There’s a bevy of information to come about my recent trip to Asheville, but in the spirit of brevity and Friday Five (which has its own spirit, doesn’t it?), today’s post will be five things I loved about my Appalachian jaunt.
This creatively named brew featured flavors that made my much beloved Great Lakes Christmas Ale seem weak and watery. Although Craggie (a relatively young operation) is one of only a few Asheville breweries that distribute, they can’t be found outside of North Carolina. A growler of this gem of a beer (spiked with spruce and ginger) sits in my basement.
We stumbled across these industrial buildings-turned-studios as we waited for nearby brewery Wedge Brewing Company to open for business. A passer-by may not even realize that within these buildings, dozens and dozens of Asheville’s artists create the work featured in nearby in downtown Asheville’s more svelte areas (and beyond). From hand-sewn undergarments to platters featuring the impressions of antique lace to a bowl with a pig on it (which I promptly purchased), each floor revealed memorable and unique pieces that help define my Asheville experience.

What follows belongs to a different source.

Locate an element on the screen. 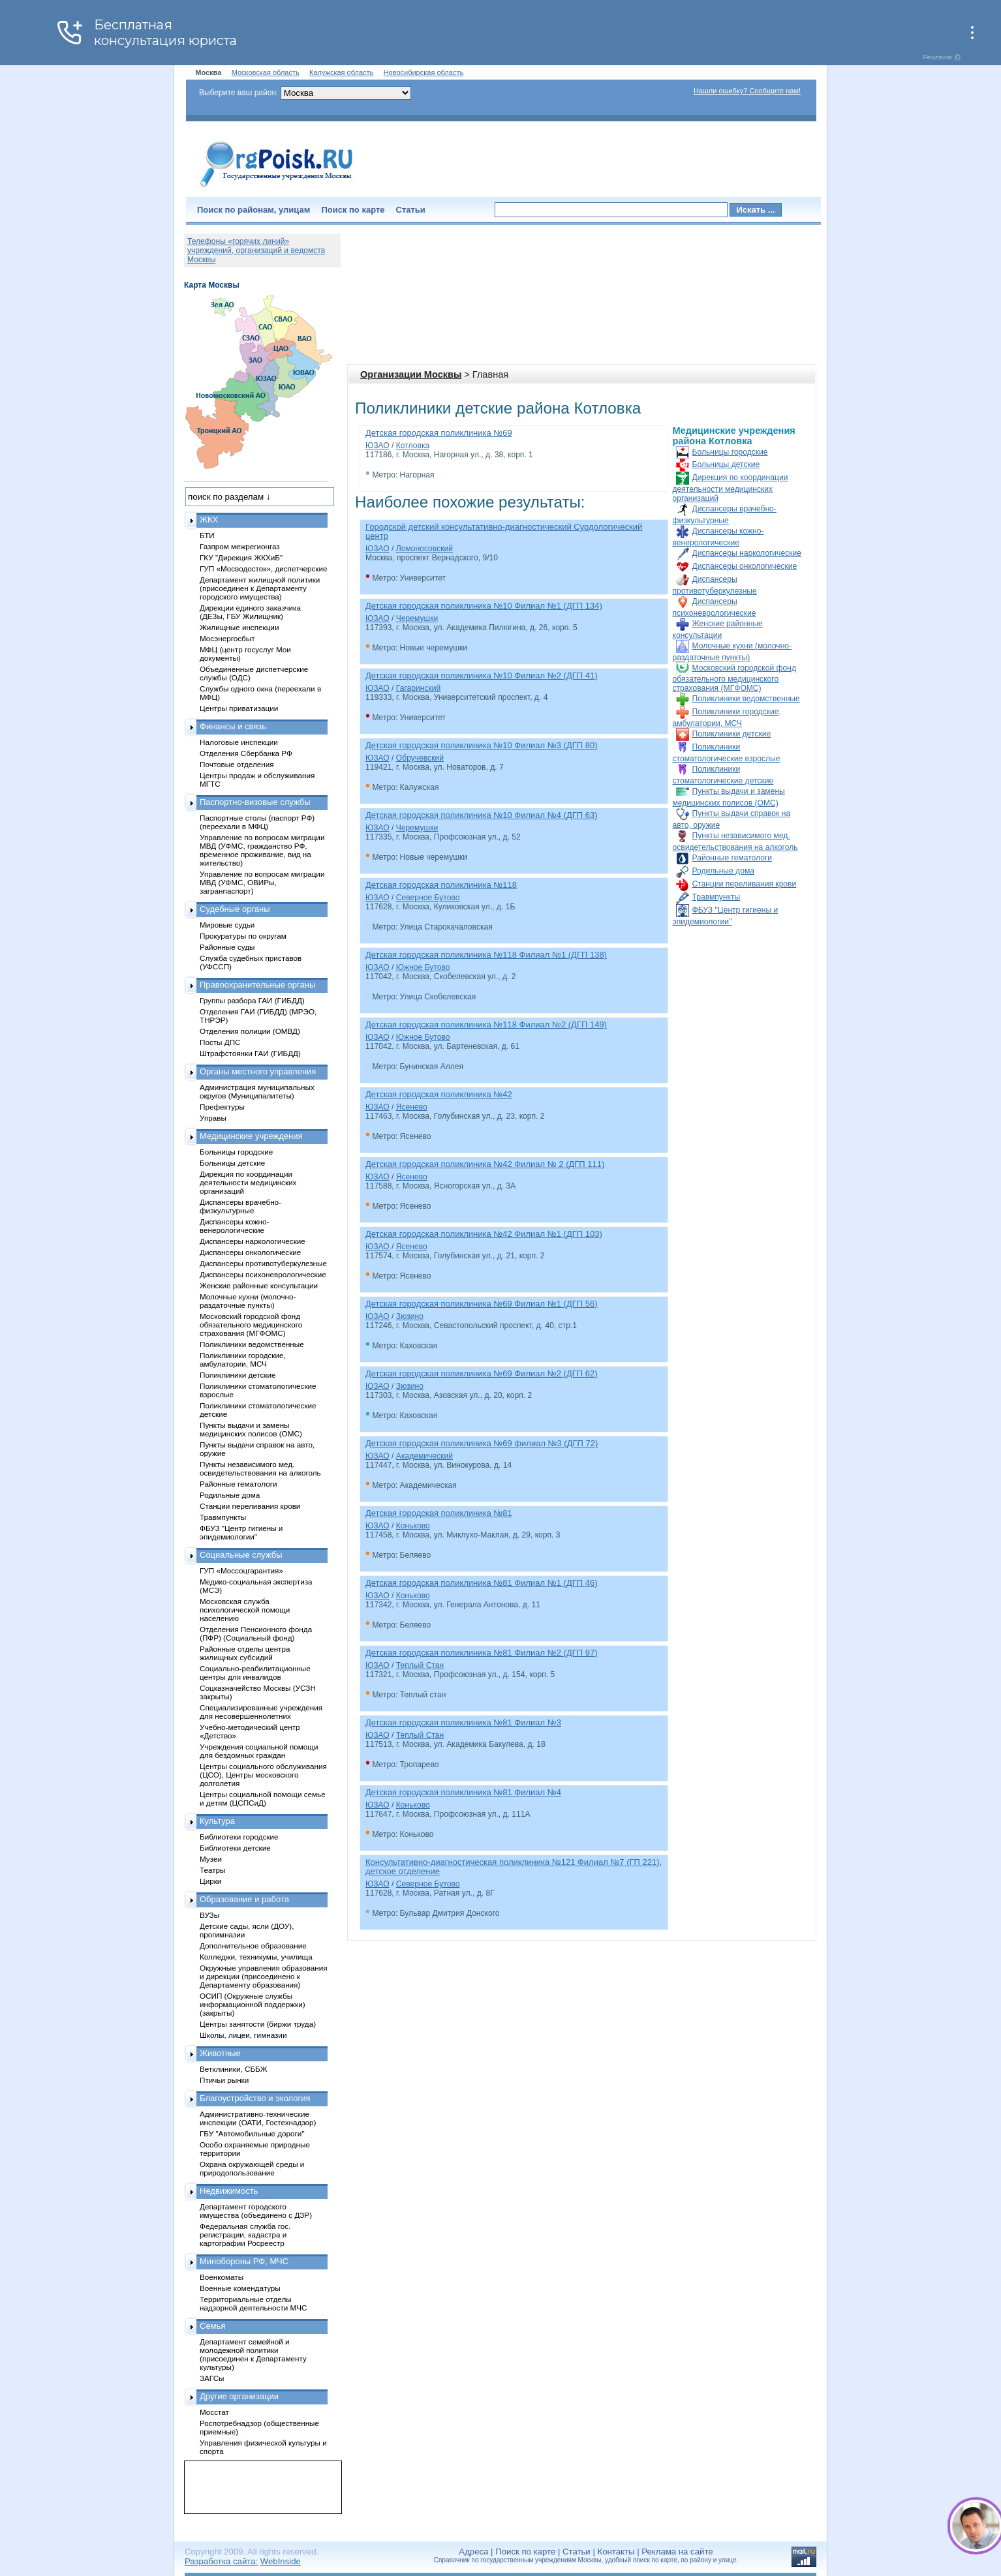 The width and height of the screenshot is (1001, 2576). ФБУЗ "Центр гигиены и эпидемиологии" is located at coordinates (241, 1532).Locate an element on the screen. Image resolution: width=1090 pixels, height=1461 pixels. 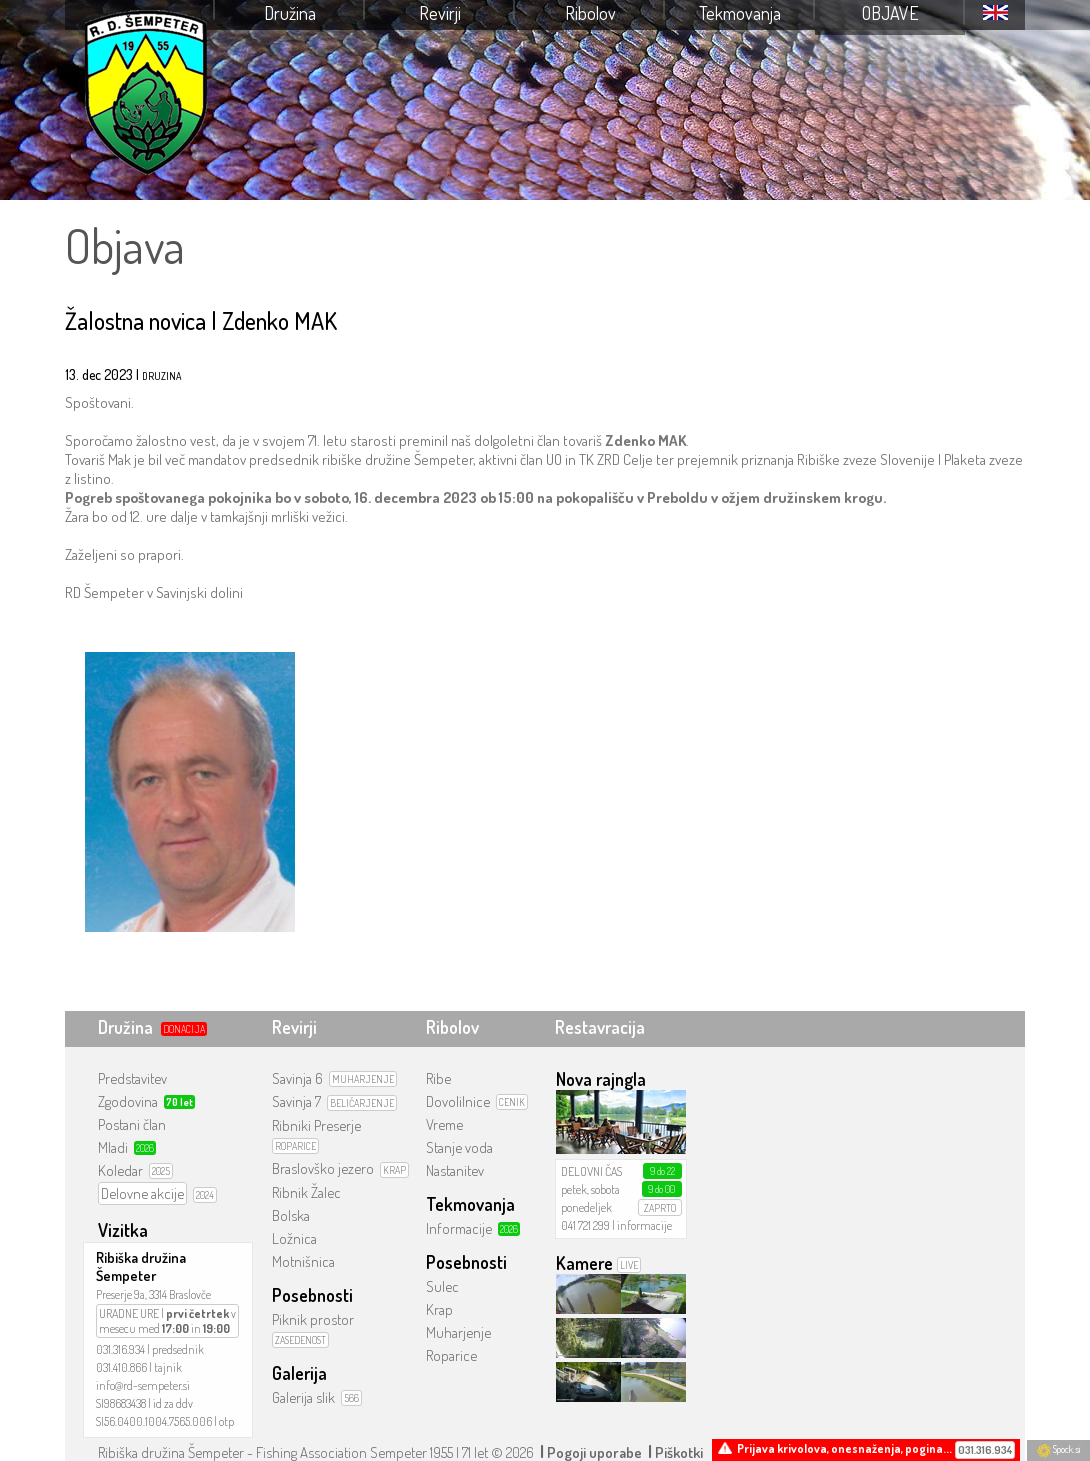
Vreme is located at coordinates (444, 1124).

3. Carolina Bed & Breakfast’s Breakfast
While I preferred the privacy, view and fireplace of the cabin we stayed in for the beginning of our trip, the breakfasts served at the Carolina were unforgettable. Perhaps a name change to “Carolina Breakfast and Bed” would be appropriate. It was worth getting up early to eat multi-course breakfasts showcasing the owners’ kitchen prowess. We had blueberry clafoutis, apple-kissed quiche, hand-made Belgian waffles and, pictured above, poached pear with wine and pistachios in our two days there.
I don’t know if it’s a southern thing, an Appalachian thing or maybe just an Asheville thing, but the people we encountered along the way were friends before we left. Brewmasters invited us into their work spaces, servers told us their favorite foods, bartenders did not duck out of the countless photos I took of them. All in all, we felt welcome in Asheville. Local artist and teacher Elizabeth Lasley, (a friend of a friend) met us for coffee, complete with a detailed list of places to eat, including Early Girl Eatery and Laughing Seed Café, two restaurants we visited and loved. She does her collage and landscape work in the aforementioned River Arts District and has an exhibition at the National Association of Women Artists Annual Exhibition in New York City. Our coffee with Liz brought forth history, sociological and anthropological details we wouldn’t have been able to glean from Asheville’s visitor-friendly site, nor from Wikipedia. Perhaps it makes me a strange tourist, but somehow, I enjoy a place a little more when I can talk to someone who can give me just a tiny bit more insight than a brochure can.
Even if I didn’t fall in love with Asheville, it was difficult not to like the place, with its constant insistence that folks (local and imported) “Put your $ where your heart is” in its buy local campaign. T-shirts, posters (“Local is the New Black”) and stickers decorated the city, in this gently and lovable reminder about the economics of keeping Asheville cool.